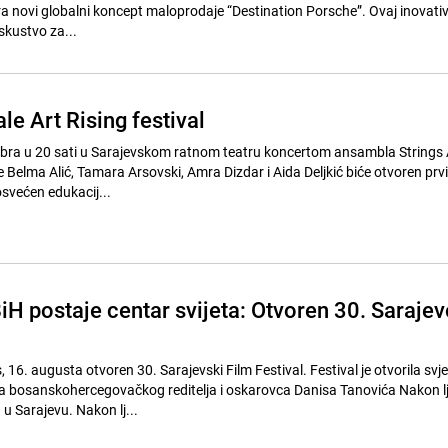
ira novi globalni koncept maloprodaje “Destination Porsche”. Ovaj inovati
skustvo za...
e Art Rising festival
mbra u 20 sati u Sarajevskom ratnom teatru koncertom ansambla Strings
e Belma Alić, Tamara Arsovski, Amra Dizdar i Aida Deljkić biće otvoren prv
osvećen edukacij...
iH postaje centar svijeta: Otvoren 30. Sarajev
, 16. augusta otvoren 30. Sarajevski Film Festival. Festival je otvorila svj
a bosanskohercegovačkog reditelja i oskarovca Danisa Tanovića Nakon lj
 Sarajevu. Nakon lj...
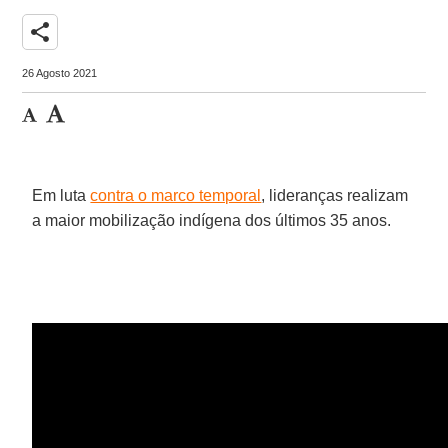
share
26 Agosto 2021
Em luta
contra o marco temporal
, lideranças realizam
a maior mobilização indígena dos últimos 35 anos.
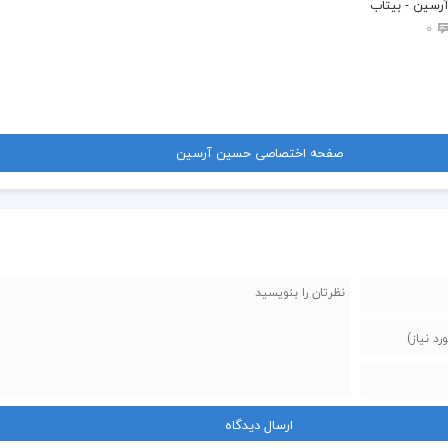
سین - بیتاب
0
صفحه اختصاصی حسین آرسین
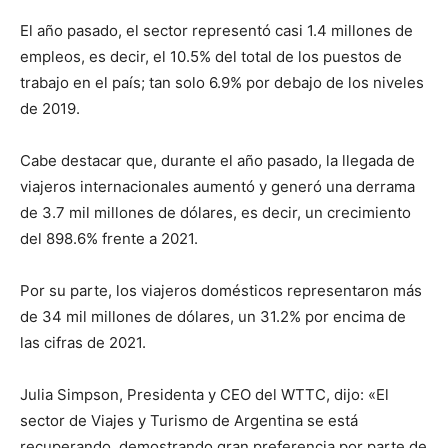
El año pasado, el sector representó casi 1.4 millones de
empleos, es decir, el 10.5% del total de los puestos de
trabajo en el país; tan solo 6.9% por debajo de los niveles
de 2019.
Cabe destacar que, durante el año pasado, la llegada de
viajeros internacionales aumentó y generó una derrama
de 3.7 mil millones de dólares, es decir, un crecimiento
del 898.6% frente a 2021.
Por su parte, los viajeros domésticos representaron más
de 34 mil millones de dólares, un 31.2% por encima de
las cifras de 2021.
Julia Simpson, Presidenta y CEO del WTTC, dijo: «El
sector de Viajes y Turismo de Argentina se está
recuperando, demostrando gran preferencia por parte de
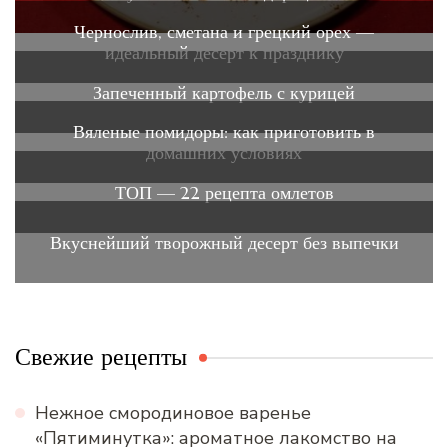
Чернослив, сметана и грецкий орех —
идеальный десерт к празднику
Запеченный картофель с курицей
Вяленые помидоры: как приготовить в
домашних условиях
ТОП — 22 рецепта омлетов
Вкуснейший творожный десерт без выпечки
Свежие рецепты
Нежное смородиновое варенье
«Пятиминутка»: ароматное лакомство на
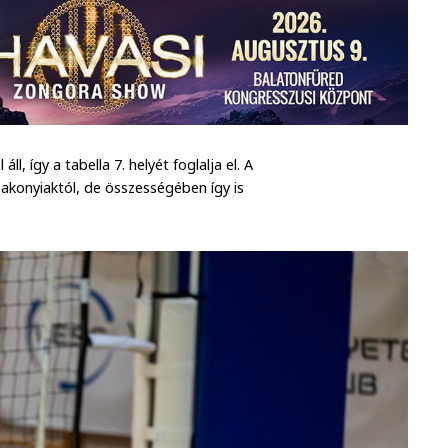
, így a tabella 7. helyét foglalja el. A
bakonyiaktól, de összességében így is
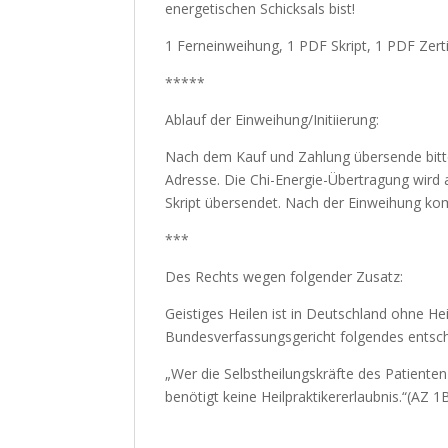
energetischen Schicksals bist!
1 Ferneinweihung, 1 PDF Skript, 1 PDF Zerti
*****
Ablauf der Einweihung/Initiierung:
Nach dem Kauf und Zahlung übersende bitt
Adresse. Die Chi-Energie-Übertragung wird 
Skript übersendet. Nach der Einweihung komm
***
Des Rechts wegen folgender Zusatz:
Geistiges Heilen ist in Deutschland ohne He
Bundesverfassungsgericht folgendes entsc
„Wer die Selbstheilungskräfte des Patienten
benötigt keine Heilpraktikererlaubnis.“(AZ 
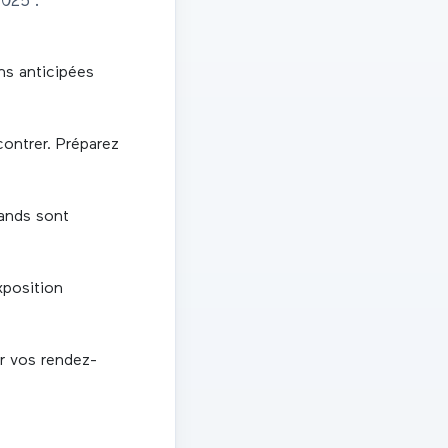
2025
:
ons anticipées
contrer. Préparez
tands sont
xposition
r vos rendez-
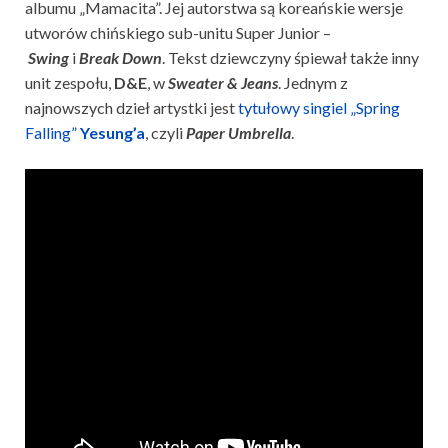
albumu „Mamacita”. Jej autorstwa są koreańskie wersje
utworów chińskiego sub-unitu Super Junior –
Swing
i
Break Down
. Tekst dziewczyny śpiewał także inny
unit zespołu,
D&E
, w
Sweater & Jeans
. Jednym z
najnowszych dzieł artystki jest
tytułowy singiel „Spring
Falling”
Yesung’a
, czyli
Paper Umbrella
.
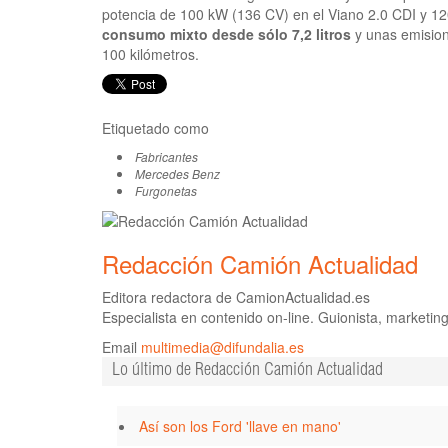
potencia de 100 kW (136 CV) en el Viano 2.0 CDI y 1
consumo mixto desde sólo 7,2 litros
y unas emisio
100 kilómetros.
Etiquetado como
Fabricantes
Mercedes Benz
Furgonetas
Redacción Camión Actualidad
Editora redactora de CamionActualidad.es
Especialista en contenido on-line. Guionista, marketin
Email
multimedia@difundalia.es
Lo último de Redacción Camión Actualidad
Así son los Ford 'llave en mano'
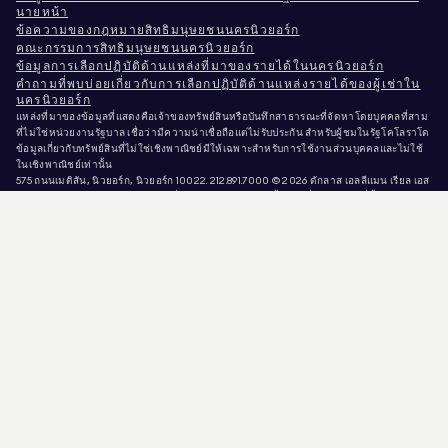
นายหน้า
ข้อความของกฎหมายสิทธิมนุษยชนนครนิวยอร์ก
คณะกรรมการสิทธิมนุษยชนนครนิวยอร์ก
ข้อมูลการเลือกปฏิบัติด้านแหล่งที่มาของรายได้ในนครนิวยอร์ก
คำถามที่พบบ่อยเกี่ยวกับการเลือกปฏิบัติด้านแหล่งรายได้ของผู้เช่าใน
นครนิวยอร์ก
แหล่งที่มาของข้อมูลที่แสดงคือเจ้าของทรัพย์สินหรือบันทึกสาธารณะที่จัดหาโดยบุคคลที่สาม
ที่ไม่ใช่หน่วยงานรัฐบาล เชื่อว่ามีความน่าเชื่อถือแต่ไม่รับประกัน สำหรับผู้ชมในรัฐโคโลราโด
ข้อมูลเกี่ยวกับทรัพย์สินที่ไม่ใช่เชิงพาณิชย์มีให้เฉพาะสำหรับการใช้งานส่วนบุคคลและไม่ใช้
ในเชิงพาณิชย์เท่านั้น
575 ถนนเมดิสัน, นิวยอร์ก, นิวยอร์ก 10022.
212.891.7000
© 2026 ดักลาส เอลลีแมน เรียล เอส
เตท. ผู้ให้บริการโอกาสการจ้างงานที่เท่าเทียมกัน. เอกสารทั้งหมดที่นำเสนอในที่นี้มี
วัตถุประสงค์เพื่อข้อมูลเท่านั้น แม้ว่าข้อมูลนี้จะเชื่อว่าเป็นข้อมูลที่ถูกต้อง แต่มีการนำเสนอโดย
อาจมีความผิดพลาด ขาดตกบกพร่อง การเปลี่ยนแปลง หรือการถอนออกโดยไม่แจ้งให้ทราบ
ล่วงหน้า ข้อมูลทรัพย์สินทั้งหมด รวมถึงแต่ไม่จำกัดเพียงขนาดพื้นที่ จำนวนห้อง จำนวนห้อง
นอน และเขตการศึกษาที่ระบุในรายการทรัพย์สิน ควรได้รับการตรวจสอบโดยทนายความ
สถาปนิก หรือผู้เชี่ยวชาญด้านการแบ่งเขตพื้นที่ของท่านเอง โอกาสที่เท่าเทียมกันในการอยู่
อาศัย ข้อมูลรายการได้รับการปรับปรุงล่าสุดเมื่อวันที่ 10 ส.ค. 2026 เวลา 6:32 ก่อนเที่ยง น.
DOUGLAS ELLIMAN เป็นนายหน้าอสังหาริมทรัพย์ที่ได้รับใบอนุญาตในรัฐแคลิฟอร์เนีย
หมายเลขใบอนุญาต # 01947727, รัฐโคโลราโด หมายเลขใบอนุญาต # EC100053892, รัฐ
คอนเนตทิคัต หมายเลขใบอนุญาต # REB.0314827, เขตโคลัมเบีย พร้อมใบอนุญาตเลขที่
REO40000160 รัฐฟลอริดา พร้อมใบอนุญาตเลขที่ CQ1020232 รัฐแมริแลนด์ พร้อมใบ
อนุญาตเลขที่ 645270 รัฐแมสซาชูเซตส์ พร้อมใบอนุญาตเลขที่ 422764 รัฐเนวาดา พร้อมใบ
อนุญาตเลขที่ 1454643 นิวเจอร์ซีย์ พร้อมใบอนุญาตเลขที่ 0572105, นิวยอร์ก พร้อมใบอนุญาต
เลขที่ 10991211812, เท็กซัส พร้อมใบอนุญาตเลขที่ 9008706, และเวอร์จิเนีย พร้อมใบอนุญาต
เลขที่ 0226035659.
มิจฉาชีพกำลังแอบอ้างตัวเป็นนายหน้าอสังหาริมทรัพย์และใช้ประกาศขายที่ยังเปิดอยู่เพื่อขอ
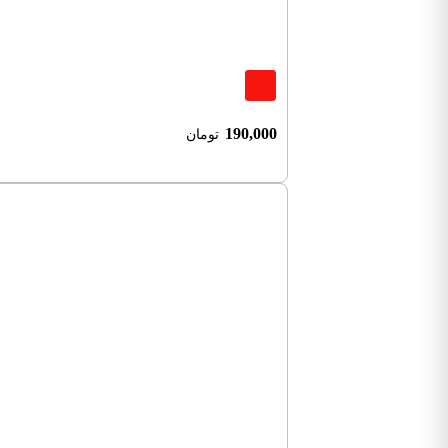
190,000
تومان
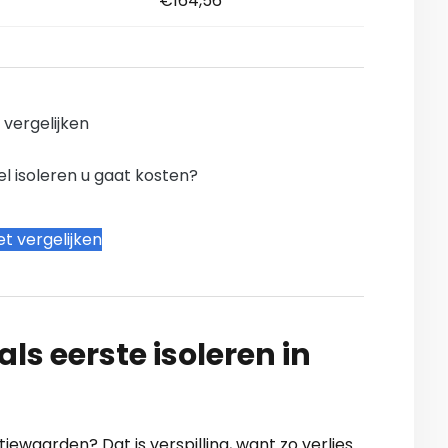
€164,56
n vergelijken
l isoleren u gaat kosten?
t vergelijken
ls eerste isoleren in
tiewaarden? Dat is verspilling, want zo verlies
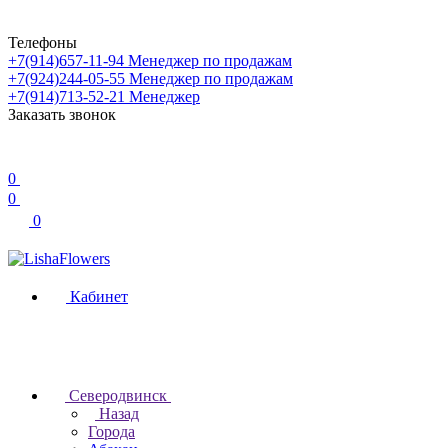
Телефоны
+7(914)657-11-94
Менеджер по продажам
+7(924)244-05-55
Менеджер по продажам
+7(914)713-52-21
Менеджер
Заказать звонок
0
0
0
Кабинет
Северодвинск
Назад
Города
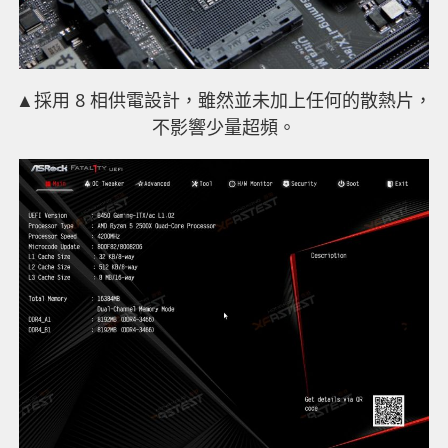
▲採用 8 相供電設計，雖然並未加上任何的散熱片，
不影響少量超頻。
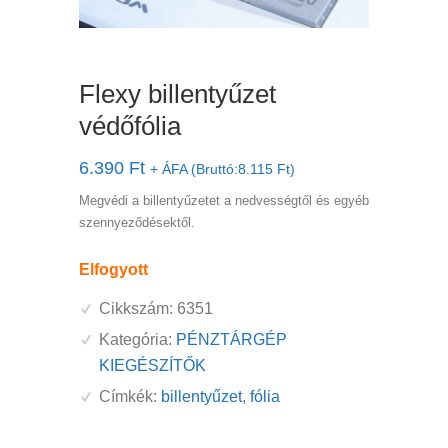
Flexy billentyűzet
védőfólia
6.390
Ft
+ ÁFA (Bruttó:
8.115
Ft
)
Megvédi a billentyűzetet a nedvességtől és egyéb
szennyeződésektől.
Elfogyott
Cikkszám:
6351
Kategória:
PÉNZTÁRGÉP
KIEGÉSZÍTŐK
Címkék:
billentyűzet
,
fólia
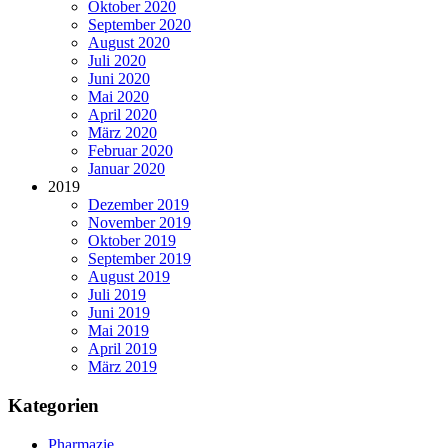
Oktober 2020
September 2020
August 2020
Juli 2020
Juni 2020
Mai 2020
April 2020
März 2020
Februar 2020
Januar 2020
2019
Dezember 2019
November 2019
Oktober 2019
September 2019
August 2019
Juli 2019
Juni 2019
Mai 2019
April 2019
März 2019
Kategorien
Pharmazie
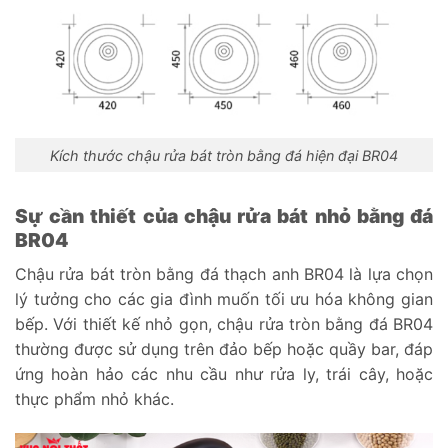
Kích thước chậu rửa bát tròn bằng đá hiện đại BR04
Sự cần thiết của chậu rửa bát nhỏ bằng đá
BR04
Chậu rửa bát tròn bằng đá thạch anh BR04 là lựa chọn
lý tưởng cho các gia đình muốn tối ưu hóa không gian
bếp. Với thiết kế nhỏ gọn, chậu rửa tròn bằng đá BR04
thường được sử dụng trên đảo bếp hoặc quầy bar, đáp
ứng hoàn hảo các nhu cầu như rửa ly, trái cây, hoặc
thực phẩm nhỏ khác.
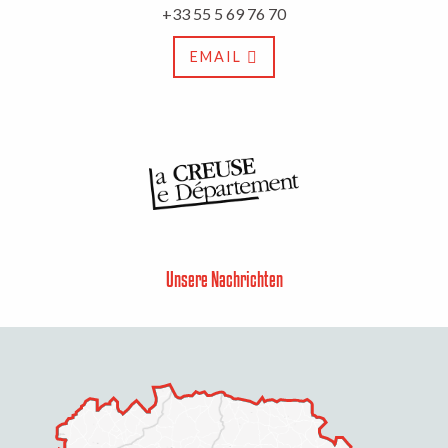
+33 55 5 69 76 70
EMAIL
Unsere Nachrichten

* Work item: For this exercise, copy each line of the data above exactly, from the first through the line containing "Bundesverfassungsgericht folgendes entsc", and drop the pictures.

* Solution:
ira novi globalni koncept maloprodaje “Destination Porsche”. Ovaj inovati
skustvo za...
e Art Rising festival
mbra u 20 sati u Sarajevskom ratnom teatru koncertom ansambla Strings
e Belma Alić, Tamara Arsovski, Amra Dizdar i Aida Deljkić biće otvoren prv
osvećen edukacij...
iH postaje centar svijeta: Otvoren 30. Sarajev
, 16. augusta otvoren 30. Sarajevski Film Festival. Festival je otvorila svj
a bosanskohercegovačkog reditelja i oskarovca Danisa Tanovića Nakon lj
 Sarajevu. Nakon lj...
share
26 Agosto 2021
Em luta
contra o marco temporal
, lideranças realizam
a maior mobilização indígena dos últimos 35 anos.
سین - بیتاب
0
صفحه اختصاصی حسین آرسین
El año pasado, el sector representó casi 1.4 millones de
empleos, es decir, el 10.5% del total de los puestos de
trabajo en el país; tan solo 6.9% por debajo de los niveles
de 2019.
Cabe destacar que, durante el año pasado, la llegada de
viajeros internacionales aumentó y generó una derrama
de 3.7 mil millones de dólares, es decir, un crecimiento
del 898.6% frente a 2021.
Por su parte, los viajeros domésticos representaron más
de 34 mil millones de dólares, un 31.2% por encima de
las cifras de 2021.
Julia Simpson, Presidenta y CEO del WTTC, dijo: «El
sector de Viajes y Turismo de Argentina se está
recuperando, demostrando gran preferencia por parte de
Чернослив, сметана и грецкий орех —
идеальный десерт к празднику
Запеченный картофель с курицей
Вяленые помидоры: как приготовить в
домашних условиях
ТОП — 22 рецепта омлетов
Вкуснейший творожный десерт без выпечки
Свежие рецепты
Нежное смородиновое варенье
«Пятиминутка»: ароматное лакомство на
, így a tabella 7. helyét foglalja el. A
bakonyiaktól, de összességében így is
energetischen Schicksals bist!
1 Ferneinweihung, 1 PDF Skript, 1 PDF Zerti
*****
Ablauf der Einweihung/Initiierung:
Nach dem Kauf und Zahlung übersende bitt
Adresse. Die Chi-Energie-Übertragung wird 
Skript übersendet. Nach der Einweihung komm
***
Des Rechts wegen folgender Zusatz:
Geistiges Heilen ist in Deutschland ohne He
Bundesverfassungsgericht folgendes entsc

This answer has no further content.